* **Problem statement**
Transcribe the records below exactly as written, from the opening line through the line that contains "пенсионеров, которые не имеют мобильных".

*** Opening Records shown ***

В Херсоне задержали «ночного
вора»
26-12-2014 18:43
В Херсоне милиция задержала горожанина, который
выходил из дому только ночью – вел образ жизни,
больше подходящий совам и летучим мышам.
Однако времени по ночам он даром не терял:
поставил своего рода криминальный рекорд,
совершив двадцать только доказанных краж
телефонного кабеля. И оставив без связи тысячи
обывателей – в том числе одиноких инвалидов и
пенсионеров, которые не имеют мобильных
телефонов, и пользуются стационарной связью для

*** Closing Records shown ***

* **Task response**
В Херсоне задержали «ночного
вора»
26-12-2014 18:43
В Херсоне милиция задержала горожанина, который
выходил из дому только ночью – вел образ жизни,
больше подходящий совам и летучим мышам.
Однако времени по ночам он даром не терял:
поставил своего рода криминальный рекорд,
совершив двадцать только доказанных краж
телефонного кабеля. И оставив без связи тысячи
обывателей – в том числе одиноких инвалидов и
пенсионеров, которые не имеют мобильных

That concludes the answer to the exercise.